Strict restrictions imposed on China for imports of Australian coal are becoming a matter of distress for Chinese coke producers. As now the cost of Chinese domestic coal will be quite higher as compared to seaborne coal, Chinese coke producer will have to depend entirely on imported coal. In-line, if the Chinese coke producers struggle to source imported coal especially from Australia (world largest coal export destination), cost competitiveness will be worse and this will surely impact country's export and exporter's ability.

Earlier, in the month of February, it was reported that Chinese Dalian Port in North China (one of the major port receiving imported material), has banned Australian coal from being received. Furthermore, the discharge time for Australian coal to clear custom at other Chinese ports lifted from around 20 days to 60-90 days. This has already impacted the prices within the seven weeks since the restrictions were imposed.
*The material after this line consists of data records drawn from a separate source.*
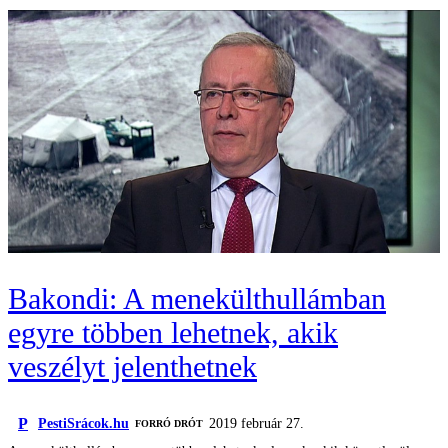
Bakondi: A menekülthullámban
egyre többen lehetnek, akik
veszélyt jelenthetnek
P
PestiSrácok.hu
2019 február 27.
FORRÓ DRÓT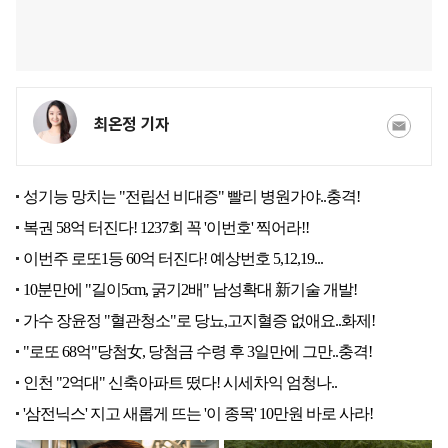
최온정 기자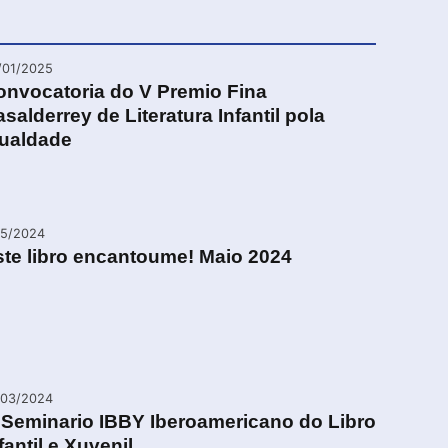
/01/2025
onvocatoria do V Premio Fina
salderrey de Literatura Infantil pola
gualdade
05/2024
ste libro encantoume! Maio 2024
/03/2024
I Seminario IBBY Iberoamericano do Libro
fantil e Xuvenil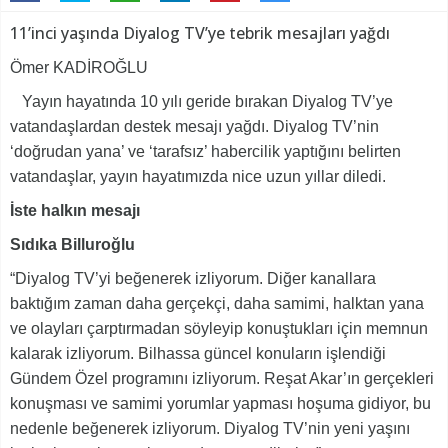
11’inci yaşında Diyalog TV’ye tebrik mesajları yağdı
Ömer KADİROĞLU
Yayın hayatında 10 yılı geride bırakan Diyalog TV’ye
vatandaşlardan destek mesajı yağdı. Diyalog TV’nin
‘doğrudan yana’ ve ‘tarafsız’ habercilik yaptığını belirten
vatandaşlar, yayın hayatımızda nice uzun yıllar diledi.
İste halkın mesajı
Sıdıka Billuroğlu
“Diyalog TV’yi beğenerek izliyorum. Diğer kanallara
baktığım zaman daha gerçekçi, daha samimi, halktan yana
ve olayları çarptırmadan söyleyip konuştukları için memnun
kalarak izliyorum. Bilhassa güncel konuların işlendiği
Gündem Özel programını izliyorum. Reşat Akar’ın gerçekleri
konuşması ve samimi yorumlar yapması hoşuma gidiyor, bu
nedenle beğenerek izliyorum. Diyalog TV’nin yeni yaşını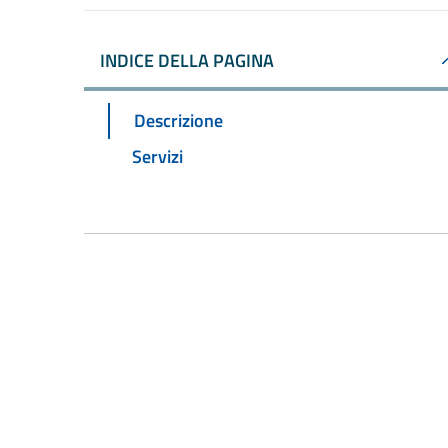
INDICE DELLA PAGINA
Descrizione
Servizi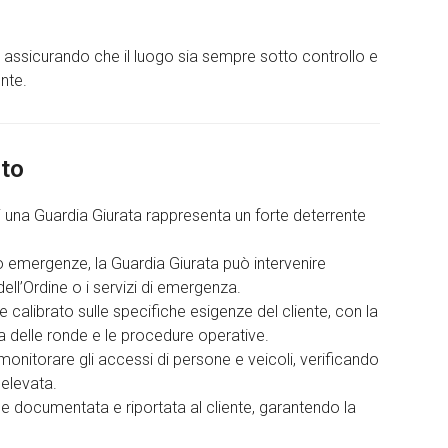
ro, assicurando che il luogo sia sempre sotto controllo e
nte.
nto
i una Guardia Giurata rappresenta un forte deterrente
o emergenze, la Guardia Giurata può intervenire
ell’Ordine o i servizi di emergenza.
 calibrato sulle specifiche esigenze del cliente, con la
nza delle ronde e le procedure operative.
onitorare gli accessi di persone e veicoli, verificando
 elevata.
ene documentata e riportata al cliente, garantendo la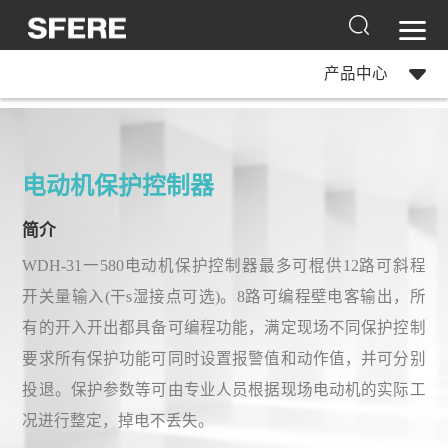
产品中心
电动机保护控制器
简介
WDH-31一580电动机保护控制器最多可棍供12路可斜程
开关量输入(干s湿接点可选)。8路可编程壁电客输出，所
有的开入开出都具备可编程功能，满定现场不同保护控制
要求所有保护功能可同时设置报警值和动作值，并可分别
投退。保护参数等可由专业人员根据现场电动机的实际工
况进行整定，掉电不丢失。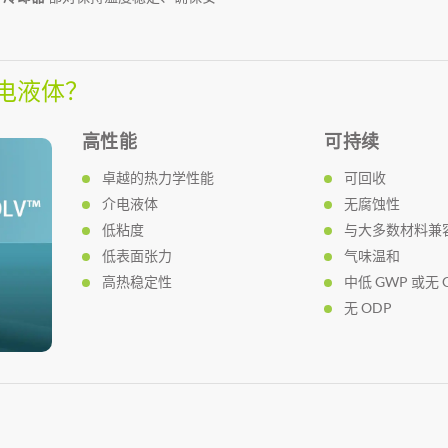
介电液体？
高性能
可持续
卓越的热力学性能
可回收
介电液体
无腐蚀性
低粘度
与大多数材料兼
低表面张力
气味温和
高热稳定性
中低 GWP 或无 
无 ODP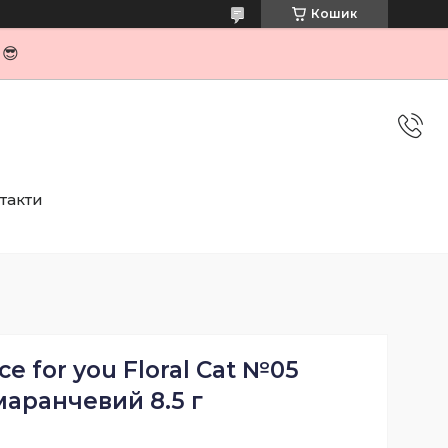
Кошик
я😎
такти
ce for you Floral Cat №05
аранчевий 8.5 г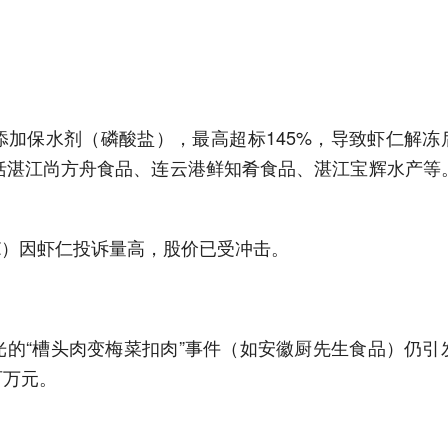
加保水剂（磷酸盐），最高超标145%，导致虾仁解冻
括湛江尚方舟食品、连云港鲜知肴食品、湛江宝辉水产等
.SZ）因虾仁投诉量高，股价已受冲击。
的“槽头肉变梅菜扣肉”事件（如安徽厨先生食品）仍引
百万元。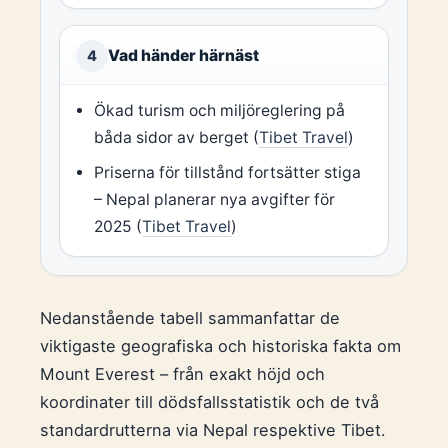
Vad händer härnäst
4
Ökad turism och miljöreglering på
båda sidor av berget (
Tibet Travel
)
Priserna för tillstånd fortsätter stiga
– Nepal planerar nya avgifter för
2025 (
Tibet Travel
)
Nedanstående tabell sammanfattar de
viktigaste geografiska och historiska fakta om
Mount Everest – från exakt höjd och
koordinater till dödsfallsstatistik och de två
standardrutterna via Nepal respektive Tibet.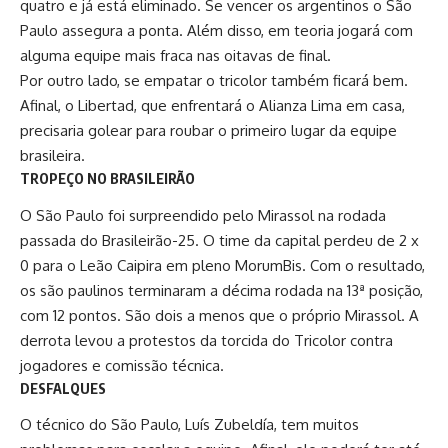
quatro e já está eliminado. Se vencer os argentinos o São
Paulo assegura a ponta. Além disso, em teoria jogará com
alguma equipe mais fraca nas oitavas de final.
Por outro lado, se empatar o tricolor também ficará bem.
Afinal, o Libertad, que enfrentará o Alianza Lima em casa,
precisaria golear para roubar o primeiro lugar da equipe
brasileira.
TROPEÇO NO BRASILEIRÃO
O São Paulo foi surpreendido pelo Mirassol na rodada
passada do Brasileirão-25. O time da capital perdeu de 2 x
0 para o Leão Caipira em pleno MorumBis. Com o resultado,
os são paulinos terminaram a décima rodada na 13ª posição,
com 12 pontos. São dois a menos que o próprio Mirassol. A
derrota levou a protestos da torcida do Tricolor contra
jogadores e comissão técnica.
DESFALQUES
O técnico do São Paulo,
Luís Zubeldía
, tem muitos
Continuous supply disruptions from Australia have supported the metallurgical coal prices in the past few months. To add on, it was heard that, initially when the restrictions were imposed, there was a sudden increase in demand from a few local Chinese mill owners. These mills were independently owned which were free from any government controls so they rushed to procure the high-grade Australian material at whatsoever price was available. This supported an increase in seaborne prices as compared to Chinese domestic prices.

Last week, the Chinese coal market also saw stronger buying interest and sentiments as buyers were heard to be actively seeking for prompt cargoes of Australian low ash hard coking coal.

Latest offers for the Premium HCC grade are assessed at around USD 206.25/MT FOB Australia, higher by about USD 1.80/MT above the average rate of USD 204.45/MT prevailing in the week by (22-26 Apr'19). Offers for the 64 Mid Vol HCC grade is assessed at around USD 182.15/MT FOB Australia.

Furthermore, as these restrictions become more strict, it is expected that metallurgical coal prices will be impacted. Increased Chinese domestic coal prices and lower seaborne prices will reduce the competitiveness of Chinese coke producers compared with those outside China.